Nate Robinson has Great TALENTS that we have yet to see, under the right Coach & coaching-system Nate Robinson will be a Starter or Finisher with the majority of NBA Teams in this league. 

This season Rookie Mardy Collins is struggling to show any of his high talents for this Knick club with some decent playingtime off the bench. 

This season Rookie Balkman busted out of the rookie-chains into the 8-Man rotation without any problems. 

The presence of Cato performance on this Knick Roster showed he is definately the 9th-Man off the bench for spot defensive purposes. 

It is up to Coach Isiah Thomas to get his head right and understand his players and their talents with their teammates. 
Examble: 
Crawford plays his best performance with David Lee & Curry as his frontcourt teamates with either Marbury or Nate as his backcourt partner. 
Crawford best performance this season running the Point was when Nate, Balkman, and Lee was on the court with him against any Knick oposition. 
These are small things that needed to be noted by Coach Isiah and his coaching-staff vs certain NBA opositions. 
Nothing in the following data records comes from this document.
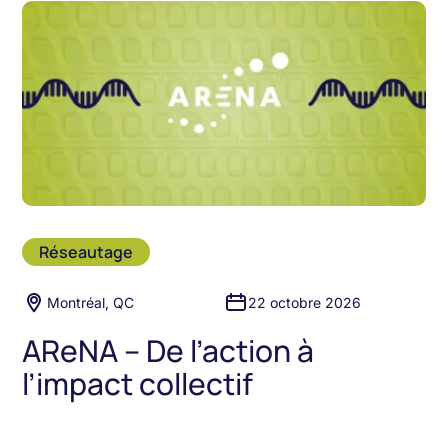
Réseautage
Montréal, QC
22 octobre 2026
AReNA – De l’action à
l’impact collectif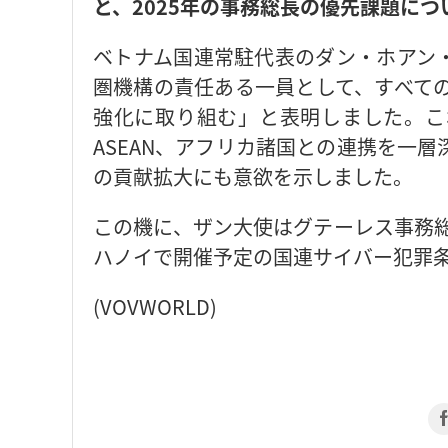
と、2025年の事務総長の優先課題に
ベトナム国連常駐代表のダン・ホアン
圏機構の責任ある一員として、すべての
強化に取り組む」と表明しました。こ
ASEAN、アフリカ諸国との連携を一
の貢献拡大にも意欲を示しました。
この機に、ザン大使はグテーレス事務総
ハノイで開催予定の国連サイバー犯罪
(VOVWORLD)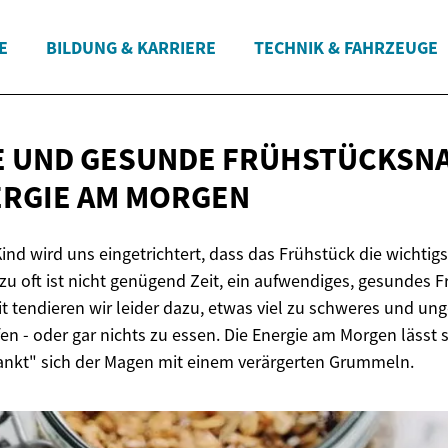
E
BILDUNG & KARRIERE
TECHNIK & FAHRZEUGE
 UND GESUNDE FRÜHSTÜCKSNA
ERGIE
AM MORGEN
ind wird uns eingetrichtert, dass das Frühstück die wichtig
l zu oft ist nicht genügend Zeit, ein aufwendiges, gesundes 
t tendieren wir leider dazu, etwas viel zu schweres und un
fen - oder gar nichts zu essen. Die Energie am Morgen läss
ankt" sich der Magen mit einem verärgerten Grummeln.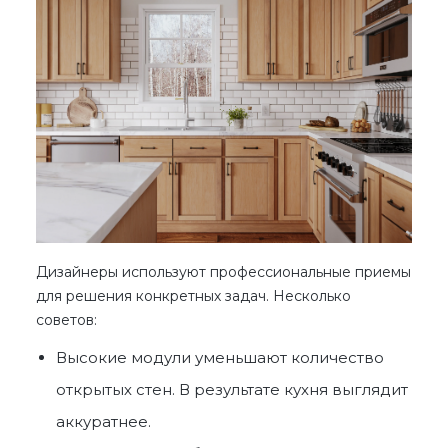
Дизайнеры используют профессиональные приемы
для решения конкретных задач. Несколько
советов:
Высокие модули уменьшают количество
открытых стен. В результате кухня выглядит
аккуратнее.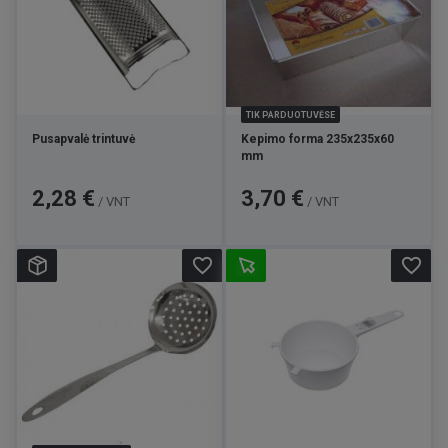
TIK PARDUOTUVĖSE
Pusapvalė trintuvė
Kepimo forma 235x235x60
mm
Kaina
Kaina
2,28 €
3,70 €
/ VNT
/ VNT
favorite_border
favorite_border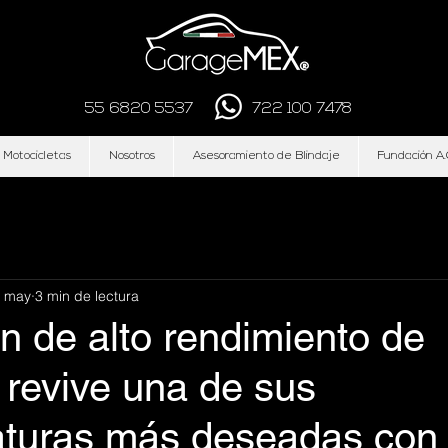
55 6820 5537
722 100 7478
 Motocicletas
Nosotros
Asesoramiento de Blindaje
Fundación A.
 may
3 min de lectura
ón de alto rendimiento de
s revive una de sus
turas más deseadas con 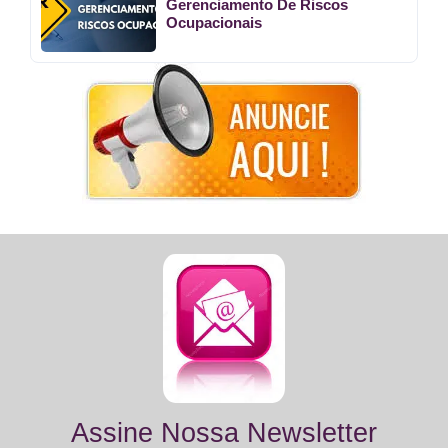
Gerenciamento De Riscos
Ocupacionais
Assine Nossa Newsletter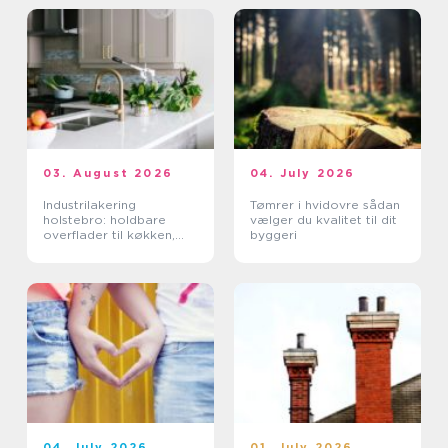
03. August 2026
04. July 2026
Industrilakering
Tømrer i hvidovre sådan
holstebro: holdbare
vælger du kvalitet til dit
overflader til køkken,
byggeri
møbler og industri
04. July 2026
01. July 2026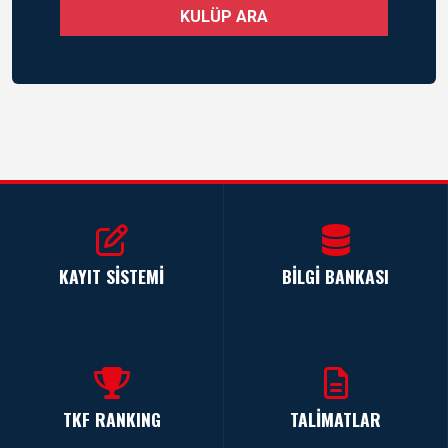
KULÜP ARA
KAYIT SİSTEMİ
BİLGİ BANKASI
TKF RANKING
TALİMATLAR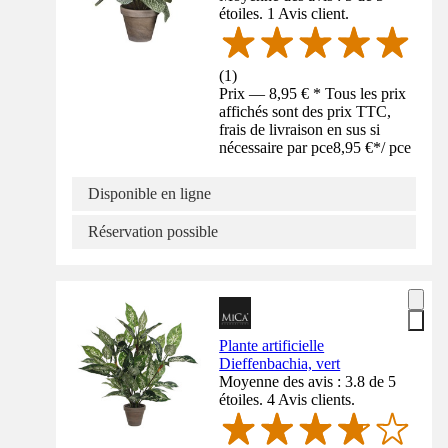
étoiles. 1 Avis client.
(
1
)
Prix — 8,95 € * Tous les prix
affichés sont des prix TTC,
frais de livraison en sus si
nécessaire par pce
8,95 €
*
/
pce
Disponible en ligne
Réservation possible
Plante artificielle
Dieffenbachia, vert
Moyenne des avis : 3.8 de 5
étoiles. 4 Avis clients.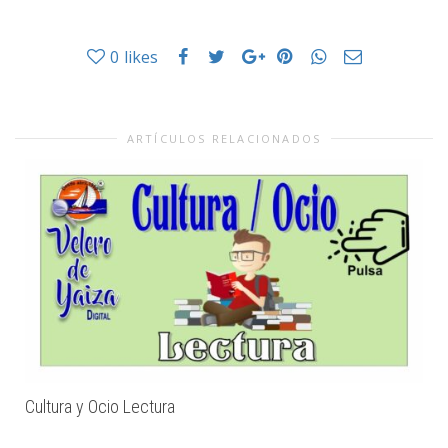
0
likes
ARTÍCULOS RELACIONADOS
Cultura y Ocio Lectura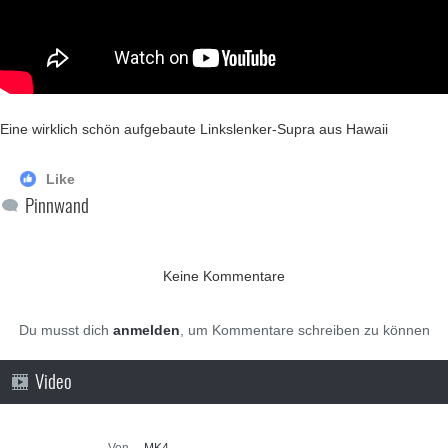
Eine wirklich schön aufgebaute Linkslenker-Supra aus Hawaii
Like
Pinnwand
Keine Kommentare
Du musst dich
anmelden
, um Kommentare schreiben zu können
Video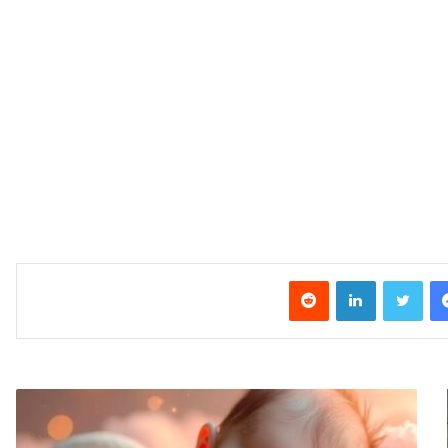
فیس بوک
توییتر
لینکدین
‫رددیت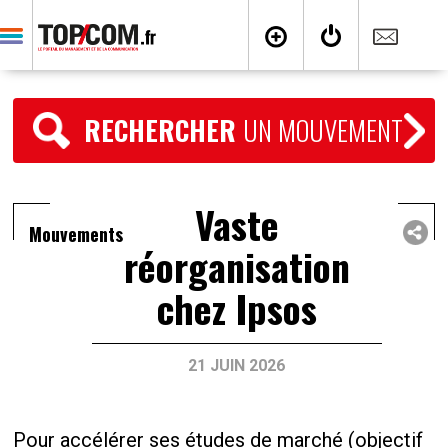
RECHERCHER
UN MOUVEMENT
Vaste
Mouvements
réorganisation
chez Ipsos
21 JUIN 2026
Pour accélérer ses études de marché (objectif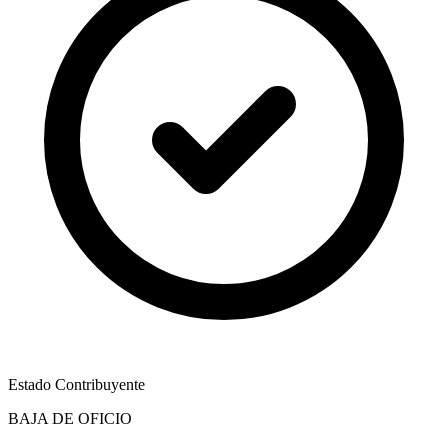
Estado Contribuyente
BAJA DE OFICIO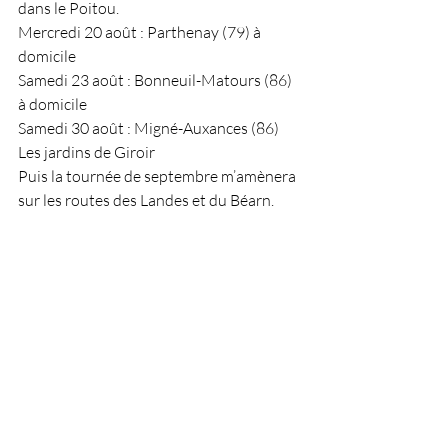
dans le Poitou.
Mercredi 20 août : Parthenay (79) à 
domicile
Samedi 23 août : Bonneuil-Matours (86) 
à domicile
Samedi 30 août : Migné-Auxances (86) 
Les jardins de Giroir
Puis la tournée de septembre m’amènera 
sur les routes des Landes et du Béarn.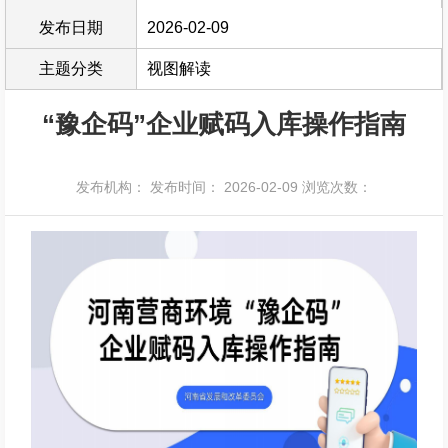
发布日期
2026-02-09
主题分类
视图解读
“豫企码”企业赋码入库操作指南
发布机构：
发布时间： 2026-02-09
浏览次数：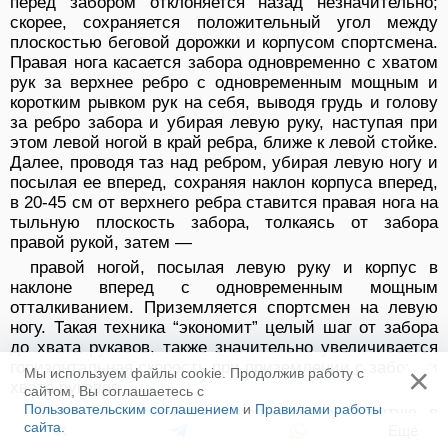
перед забором отклоняется назад незначительно;
скорее, сохра­няется положительный угол между
плоскостью беговой дорожки и корпу­сом спортсмена.
Правая нога касается забора одновременно с хватом
рук за верхнее ребро с одновременным мощным и
коротким рывком рук на себя, выводя грудь и голову
за ребро забора и убирая левую руку, наступая при
этом левой ногой в край ребра, ближе к левой стойке.
Далее, проводя таз над ребром, убирая левую ногу и
посылая ее вперед, сохраняя наклон корпуса вперед,
в 20-45 см от верхнего ребра ставится правая нога на
тыльную плоскость забора, толкаясь от забора
правой рукой, затем —
правой ногой, посылая левую руку и корпус в
наклоне вперед с одновре­менным мощным
отталкиванием. Приземляется спортсмен на левую
ногу. Такая техника “экономит” целый шаг от забора
до хвата рукавов, также значительно увеличивается
горизонтальная скорость при приземлении с забора и
×
Мы используем файлы cookie. Продолжив работу с
хвате рукавов.
сайтом, Вы соглашаетесь с
Пользовательским соглашением
и
Правилами работы
После приземления на ногу, слегка согнутую в
сайта
.
Ещё
колене, пожарный делает шаг правой ногой и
So far Coach Isiah Thomas is still experimenting with different players in his Starting lineup after the 33rd game of the season, when he should've had his 8-Man Rotation figured out in the 25th game of the season *(Alot of Knick-Fans and myself have figured out the Best Starting Lineup out of just 6 Knick Players, plus we figured out the best 9 players to fit into a 8-Man rotation). What is taken Isiah Thomas so long??? *


----------